The highly aggressive subtype of breast cancer known as triple-negative breast cancer (TNBC) is distinguished by the lack of HER2, progesterone receptor (PR), and estrogen receptor (ER) expression. The two main diagnostic techniques used today for TNBC are fluorescence in situ hybridization (FISH) testing and immunohistochemistry (IHC). Although these methods work well for determining receptor status, they have a number of drawbacks:


  • Time-consuming procedures: The preparation, staining, and analysis of pathology tests frequently take several days.

  • Expensive: Because these tests require specialized equipment and reagents, they are not widely available in underdeveloped areas.

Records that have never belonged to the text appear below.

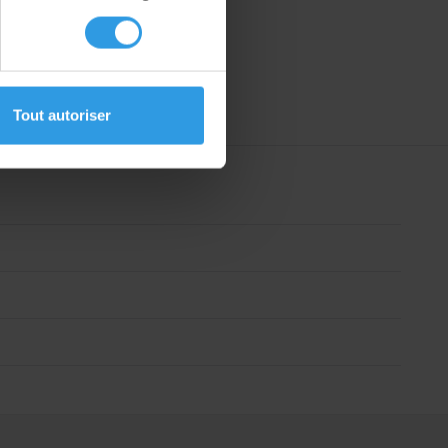
Tout autoriser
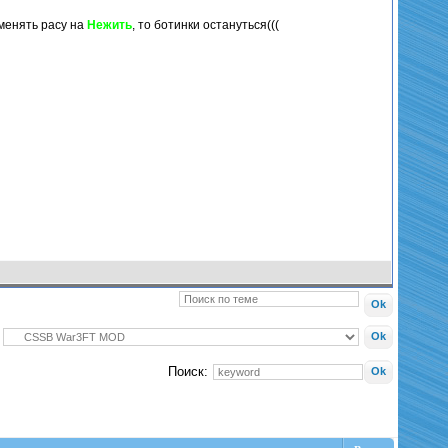
оменять расу на
Нежить
, то ботинки остануться(((
Поиск:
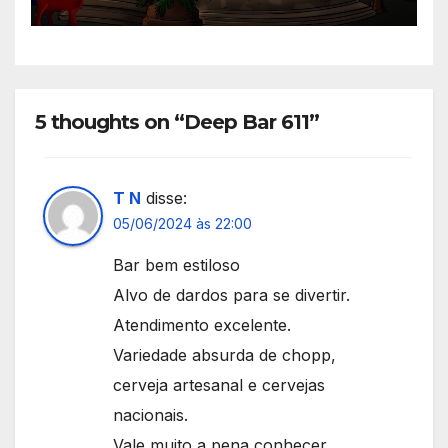
5 thoughts on “Deep Bar 611”
T N
disse:
05/06/2024 às 22:00
Bar bem estiloso
Alvo de dardos para se divertir.
Atendimento excelente.
Variedade absurda de chopp,
cerveja artesanal e cervejas
nacionais.
Vale muito a pena conhecer.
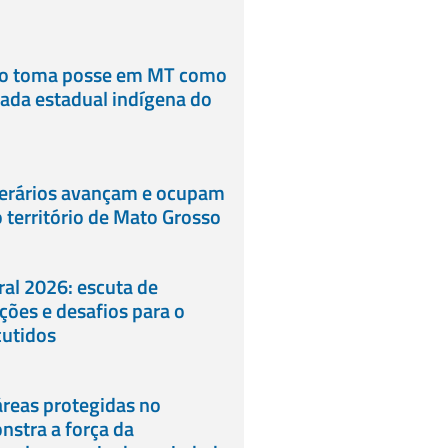
lo toma posse em MT como
ada estadual indígena do
erários avançam e ocupam
 território de Mato Grosso
al 2026: escuta de
eições e desafios para o
cutidos
reas protegidas no
stra a força da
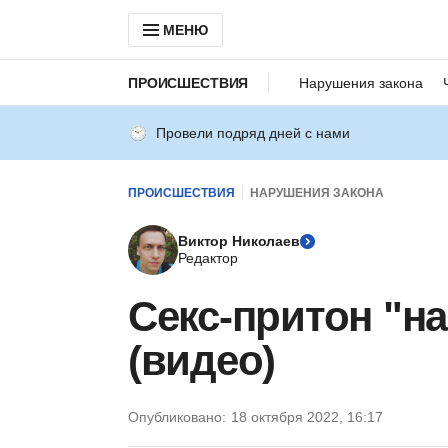
МЕНЮ
ПРОИСШЕСТВИЯ
Нарушения закона
Провели подряд дней с нами
ПРОИСШЕСТВИЯ
НАРУШЕНИЯ ЗАКОНА
Виктор Николаев
Редактор
Секс-притон "н
(видео)
Опубликовано:
18 октября 2022, 16:17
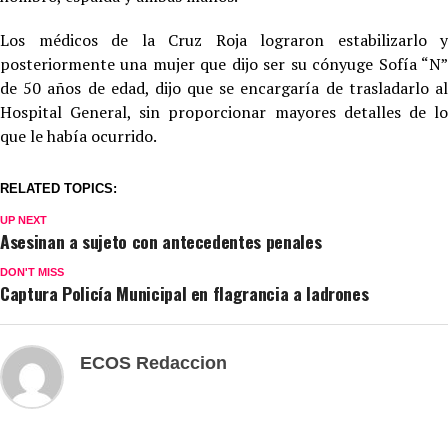
Los médicos de la Cruz Roja lograron estabilizarlo y
posteriormente una mujer que dijo ser su cónyuge Sofía “N”
de 50 años de edad, dijo que se encargaría de trasladarlo al
Hospital General, sin proporcionar mayores detalles de lo
que le había ocurrido.
RELATED TOPICS:
UP NEXT
Asesinan a sujeto con antecedentes penales
DON'T MISS
Captura Policía Municipal en flagrancia a ladrones
ECOS Redaccion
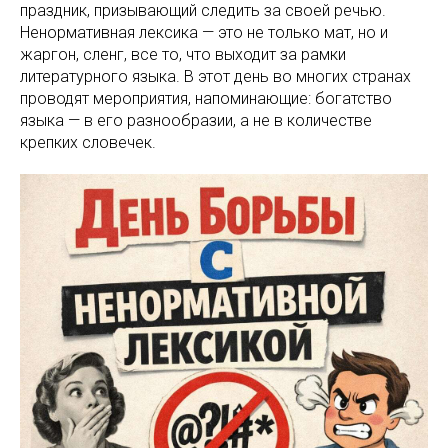
праздник, призывающий следить за своей речью.
Ненормативная лексика — это не только мат, но и
жаргон, сленг, все то, что выходит за рамки
литературного языка. В этот день во многих странах
проводят мероприятия, напоминающие: богатство
языка — в его разнообразии, а не в количестве
крепких словечек.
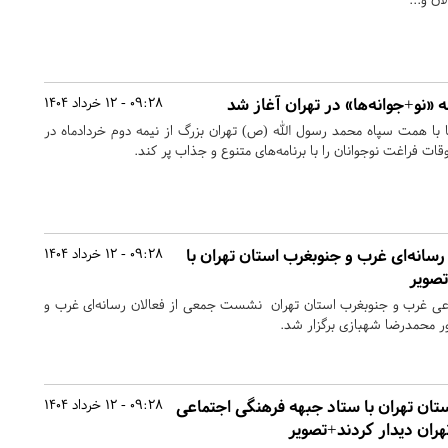
ه «نو+جوانه‌ها» در تهران آغاز شد
09:28 - 12 خرداد 1404
ا با همت سپاه محمد رسول الله (ص) تهران بزرگ از نیمه دوم خردادماه در
قات فراغت نوجوانان را با برنامه‌های متنوع و جذاب پر کند.
انه‌ای غرب و جنوبغرب استان تهران با
09:28 - 12 خرداد 1404
صویر
عی غرب و جنوبغرب استان تهران نشست جمعی از فعالان رسانه‌ای غرب و
ر محمدرضا شهبازی برگزار شد.
ان تهران با ستاد جبهه فرهنگی اجتماعی
09:28 - 12 خرداد 1404
ران دیدار کردند+تصویر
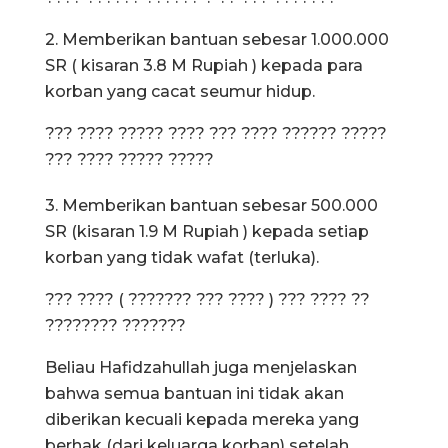
2. Memberikan bantuan sebesar 1.000.000
SR ( kisaran 3.8 M Rupiah ) kepada para
korban yang cacat seumur hidup.
??? ???? ????? ???? ??? ???? ?????? ?????
??? ???? ????? ?????
3. Memberikan bantuan sebesar 500.000
SR (kisaran 1.9 M Rupiah ) kepada setiap
korban yang tidak wafat (terluka).
??? ???? ( ??????? ??? ???? ) ??? ???? ??
???????? ???????
Beliau Hafidzahullah juga menjelaskan
bahwa semua bantuan ini tidak akan
diberikan kecuali kepada mereka yang
berhak (dari keluarga korban) setelah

  • Error risk: Subjectivity and variation amongst laboratories can be introduced by human interpretation of staining results.

  • Late detection: TNBC is frequently identified later, when treatment options are more constrained, due to the absence of specific biomarkers.

How Our Initiative Enhances Diagnosis

By creating a faster, affordable, and potentially more accurate recurrence detection system, our project avoids these restrictions. Our approach capitalizes on the fact that miRNA expression is changed in TNBC cells. This makes it possible for:


  • Early identification of TNBC subtypes which accelerates treatment decisions.

  • Decreased reliance on pricey chemicals or specialized equipment, which lowers barriers to access and affordability.

  • Increased precision through standardized, quantitative analysis that lessens subjectivity.

By addressing the shortcomings of current diagnostic methods and expanding upon them to identify TNBC more quickly and precisely, our project could increase patients’ survival rates.